The British government could consider using the army to deal with future riots and may allow police to block social networks and force people to take off masks, the prime minister said on Thursday.
David Cameron was speaking in the wake of riots and looting that hit several British cities and left 111 police injured on August 6-10, Scotland Yard said.
"It is the government's responsibility to make sure that every future contingency is looked at, including whether there are tasks that the army could undertake that might free up more police for the front line," Cameron told an emergency parliamentary session.
The unrest was organized by young people using telecom gadgets and social networks such as Facebook and Twitter. Many rioters wore hoods and balaclavas.
Cameron said police could be given powers to demand people remove face coverings, and that the government will compensate people whose houses or businesses were damaged in the riots.
Cameron also said police might be allowed to interfere with Internet networks and other telecommunication devices if any suspicions arise.
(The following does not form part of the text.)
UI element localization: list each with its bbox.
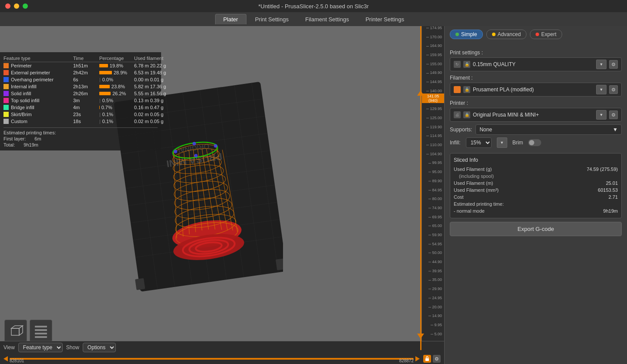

“And when people are using social media for violence we need to stop them. So we are working with the police, the intelligence services and industry to look at whether it would be right to stop people communicating via these websites and services when we know they are plotting violence, disorder and criminality,” he said.
Over 1,300 people have been arrested since the unrest began on Saturday.
The prime minister said the police force would be maintained at 16,000 officers on London streets through the weekend.
Cameron said on Wednesday every action would be taken to restore order, with contingency plans for water cannon to be available at 24 hours' notice.
London police have refrained from using any riot control weapons or firearms against rioters in the past four days. However, an emergency COBRA meeting resolved that harsher measures are needed to curb the rioting.
Violence began in the British capital's northern district of Tottenham on Saturday over the fatal shooting of a young man by police. On Sunday and Monday, it spread to other areas in London and Birmingham.
Cameron denied, however, that the unrest was linked to the death of Duggan, saying it was “used by opportunistic thugs in gangs, first in Tottenham itself then across London and then in other cities.”
"Responsibility for crime always lies with criminals. These people were all volunteers. They didn't have to do what they did and must suffer the consequence,” Cameron said.
"This is not about poverty, this is about culture. A culture that glorifies violence and shows disrespect to authorities. A culture that says everything about rights and nothing about responsibility."